Wednesday, July 18, 2007

The MAFF Minister Un-Answers Questions: or, Reviving the Political Financing Scandal

In his first post-Geneva press briefing (by custom, all ministers give press briefing after the twice-weekly Cabinet meetings and are often forced to answer questions well outside their portfolio), MAFF Minister Norihiko Akagi stonewalled the press on disclosure of his political expenditures, stating that "it is important to treat the matter according to the law". The tabloids continued to eat him up (including two large mysterious patches of gauze showing up on his cheek and forehead), but Yomiuri buried it in page 33, the East Siberia of national news. (Example: Mainichi Reporter Charged with Assisting DUI… in case you need to know.)

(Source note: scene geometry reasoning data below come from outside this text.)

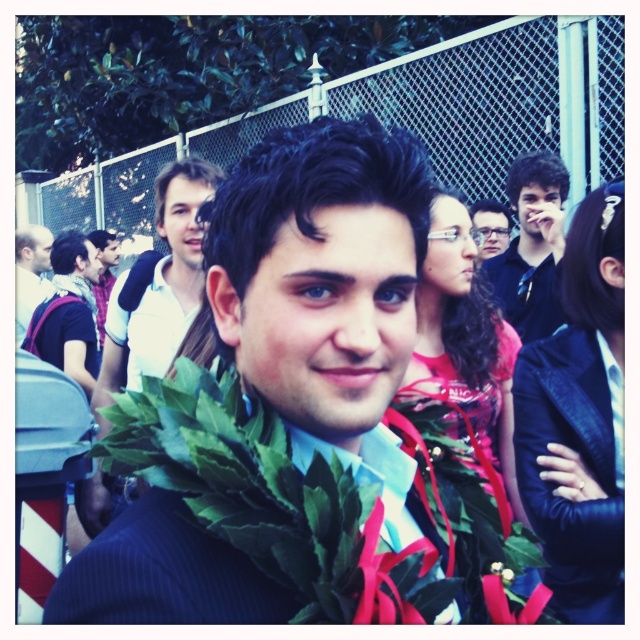 Is matte black glasses at upper center to the left of matte white shirt at center from the viewer's perspective?

Incorrect, matte black glasses at upper center is not on the left side of matte white shirt at center.

Does matte black glasses at upper center have a smaller size compared to matte white shirt at center?

→ Yes.

In order to click on matte black glasses at upper center in this screenshot , I will do `click(490, 227)`.

Can you confirm if white shirt at upper left is thinner than matte white shirt at center?

Yes, white shirt at upper left is thinner than matte white shirt at center.

Does white shirt at upper left lie in front of matte white shirt at center?

Yes, white shirt at upper left is closer to the viewer.

Does point (195, 161) come behind point (113, 256)?

No, (195, 161) is closer to viewer.

The image size is (640, 640). I want to click on white shirt at upper left, so click(157, 285).

What do you see at coordinates (531, 246) in the screenshot?
I see `dark blue shirt at upper right` at bounding box center [531, 246].

Is dark blue shirt at upper right wider than matte black glasses at upper center?

Yes.

Is point (529, 237) less distant than point (472, 208)?

Yes, it is in front of point (472, 208).

Find the location of a particular element. dark blue shirt at upper right is located at coordinates (531, 246).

So the Yomiuri has decided that this is yesterday's news. Indeed, the Akagi case is more of the same, and come to think of it, there's plenty of material out there on the election alone without rehashing all the issues all over again. Then there's earthquake, and the leaks at the nuclear power station…

Speaking of the earthquake, I did not have any problems with the Abe administration trying to make political capital out of the matter. Did you? You can't have your party leader doing a Putin (remember the Russian submarine going down while President Putin was taking a vacation?) and having the media all over you, so you might as well go the whole hog. (The Communist Party started a donation campaign (collecting money to send to the earthquake victims) in front of our local train station.) I did think it was a little tacky to claim that the prime minister was showing courage when he went in there despite the danger of aftershocks. It also did not do them any good to be seeing carping openly about a 12-hour delay before the report of the nuclear leak reached Cabinet headquarters. As if that were the main concern. Which it was, for the political people dealing with the media. Still.

Now there is one way to bring the political financing scandal back onto center stage. The DPJ can announce that, regardless of the new 50000 Yen per item disclosure threshold, it will disclose its finances to the DPJ proposal 10000 Yen limit. And it will do so retroactively, say, five years? Spring it on the DPJ one week before the vote, and you could have badly needed mo to put yourself over the top. Why not, you were willing to do it anyway, right? Just make sure Ichiro Ozawa doesn't spoil things by repeating his claim that he wanted disclosure down to the last Yen but the party wouldn't go along with it.

So, if you see that happening, remember, you read it here first.